The difference between SEIS and EIS
Both EIS or SEIS are available to new businesses. To qualify for SEIS, your company must be less than two years old, have no more than £200,000 in gross assets, less than 25 employees and not previously carried out a different trade. To quality for EIS, the business must have less than 250 employees and no more than £15 million in gross assets. Companies can raise up to £150,000 with SEIS, and up to £5 million with EIS.
How to get approved for EIS, SEIS or SITR
To take advantage of these schemes, businesses should first obtain something called Advance Assurance. This is essential an approval from HMRC that you qualify and will be able to use the scheme as long as you follow their conditions. In order to obtain Advance Assurance you will need to outline your plans for the future business in broad detail to enable HMRC to make a decision on whether your proposal will fulfill the EIS, SEIS or SITR eligibility criteria.
Once approved, you can let prospective investors know that their investment will include a refund from HMRC against tax paid in the year they make the investment to the company.

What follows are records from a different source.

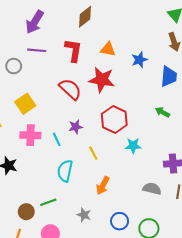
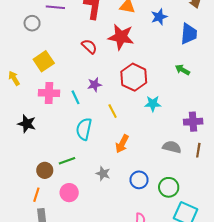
red semicircle: (70, 89) -> (89, 46), size x0.7

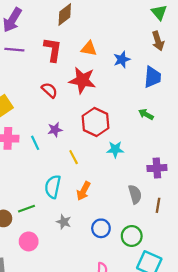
cyan semicircle: (84, 129) -> (53, 187), moved
gray semicircle: (172, 147) -> (135, 194), turned 60
brown line: (198, 150) -> (158, 205), moved

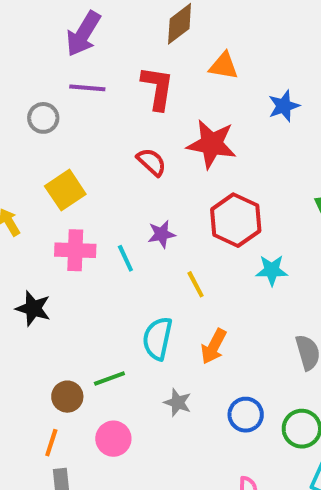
orange triangle: (89, 49) -> (224, 66), moved

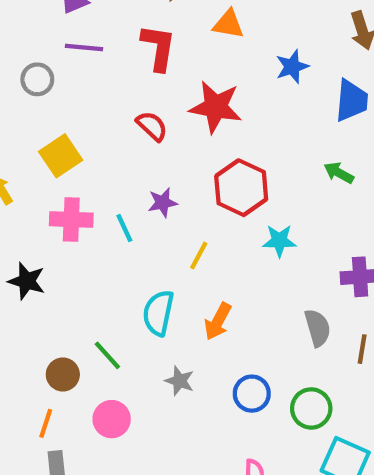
yellow line: (196, 284) -> (199, 256), turned 56
green line: (109, 379) -> (107, 355), turned 68

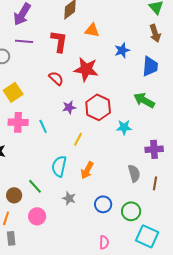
green arrow: (339, 173) -> (144, 100), size x1.5
purple star: (163, 203) -> (69, 107), moved
cyan star: (279, 241) -> (124, 127), moved

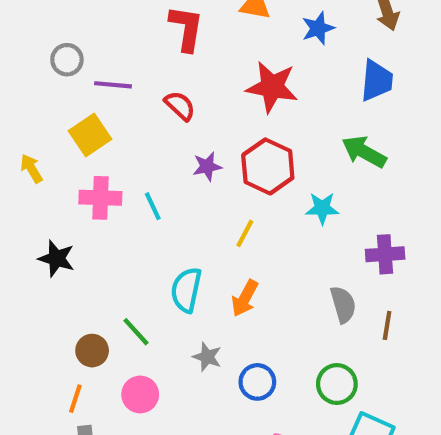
purple line: (24, 41) -> (113, 85), moved
blue star: (122, 50) -> (318, 28), moved
red star: (86, 69) -> (272, 87), moved
yellow line: (78, 139) -> (245, 233), moved
blue circle: (103, 204) -> (257, 382), moved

If SEIS is used, investors could receive £5,000 back from HMRC for every £10,000 invested under SEIS. Of course as it’s a tax refund, your investors need to have had tax bills in excess of the refund. For EIS and SITR, investors could receive £3,000 back for every £10,000 invested. This fundamentally changes the investment decision for many people, and is a great way to convince investors.

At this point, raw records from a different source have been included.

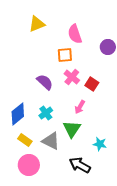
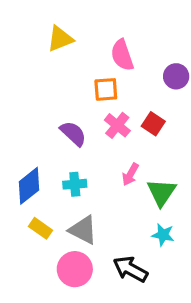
red square: (92, 84) -> (153, 124), moved
cyan cross: (46, 113) -> (75, 184), turned 32
green triangle: (72, 129) -> (161, 192), moved
pink circle: (29, 165) -> (75, 269), moved

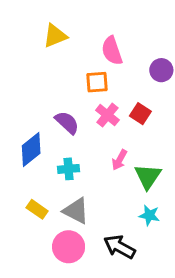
blue diamond: (29, 186) -> (31, 149), moved

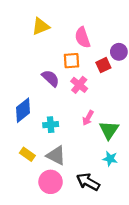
red square: (140, 114) -> (103, 65), moved, turned 32
purple semicircle: (67, 123) -> (51, 78), moved

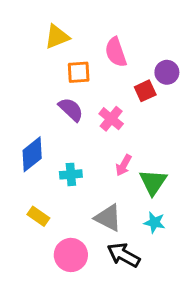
orange square: (71, 61) -> (79, 72), moved
gray triangle: (56, 155) -> (108, 218), moved

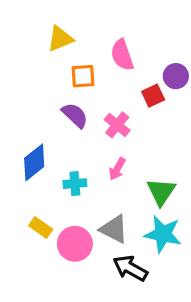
pink arrow: (124, 165) -> (117, 169), moved
cyan star: (154, 222) -> (163, 234), size x1.6
pink circle: (71, 255) -> (75, 244), moved

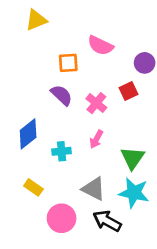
yellow triangle: (60, 39) -> (36, 20), moved
pink semicircle: (122, 55) -> (100, 45), turned -45
red square: (153, 96) -> (128, 91), moved
pink circle: (75, 244) -> (62, 218), moved

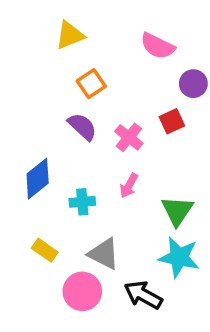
yellow triangle: (36, 20) -> (70, 35), moved
pink semicircle: (100, 45) -> (158, 46), moved
orange square: (68, 63) -> (91, 84), turned -30
gray triangle: (94, 189) -> (104, 254), moved

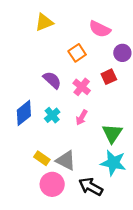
orange square: (91, 84) -> (77, 53), moved
cyan cross: (82, 202) -> (52, 115), moved, turned -35
yellow rectangle: (45, 250) -> (42, 158), moved

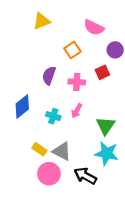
purple semicircle: (52, 80) -> (49, 76), turned -114
pink cross: (82, 87) -> (77, 82), turned -35
cyan cross: (52, 115) -> (53, 116), moved, turned -32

Before you get started, you need to make sure that you are in a qualifying industry. A list of non qualifying trades can be found on the Government website here.
Applying for EIS, SEIS and SITR
Although you can apply for EIS on your own, it is usually a good investment to pay an experienced professional to help you with your application. As your investors typically make their investment decision assuming they will get tax credit, you definitely want to make sure your application gets approved. If not, you will have to explain that there is no tax credit to be obtained.

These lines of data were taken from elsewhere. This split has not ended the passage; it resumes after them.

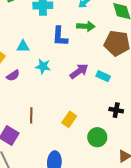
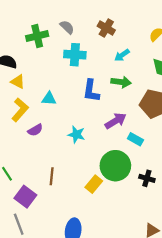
cyan star: (43, 66) -> (76, 135), moved
purple arrow: (79, 71) -> (116, 121), moved
green circle: (97, 137) -> (115, 166), moved, size x1.4

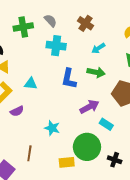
cyan star: (76, 135) -> (52, 128), moved
yellow rectangle: (94, 184) -> (67, 162), turned 42

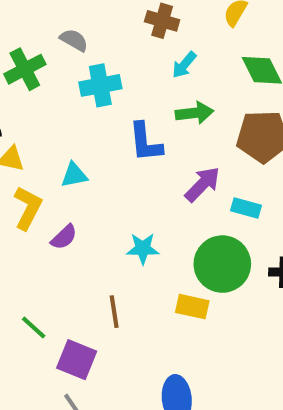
brown cross: (85, 23) -> (162, 21), moved
yellow rectangle: (67, 162) -> (192, 307), turned 35

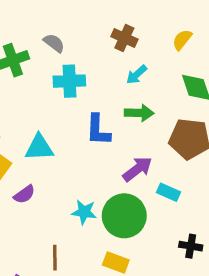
cyan triangle: (74, 175) -> (39, 148), size x1.4
green circle: (222, 264) -> (124, 216), moved

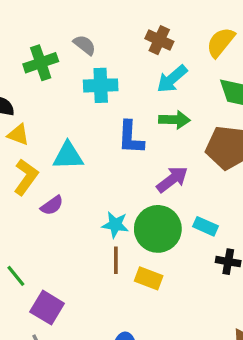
yellow semicircle: (182, 40) -> (221, 42), size x1.4
cyan arrow: (137, 75) -> (172, 79), size x1.4
cyan rectangle: (168, 192) -> (205, 226), moved
brown line: (55, 258) -> (116, 260), moved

After that you need to decide if you are seeking SEIS or EIS, or a combination of both. It’s common to raise the first £150,000 (the SEIS maximum amount) using SEIS and any further amounts using EIS.
Choosing how you raise capital for your business
There is no right or wrong way to raise capital. It all depends on the individual business. A service business might not need much funding at all, other than some hard work. A few sales early on, and you might have all the capital you need to get properly set up.
If you have a capital intensive business and it’s brand new, you might want to use a number of the options above. Perhaps you’re able to put some of your own money into the company. Further, you might want to give some equity away to raise additional funds. You might even have to top that up with some loans. The more capital you need to raise, the more complex the equation gets, and you’ll either need to do a lot of research independently, or seek help from a professional.
Before you start looking for funding options, or reaching out to investors or banks, make sure you make a plan. Find out exactly what you need, and go from there.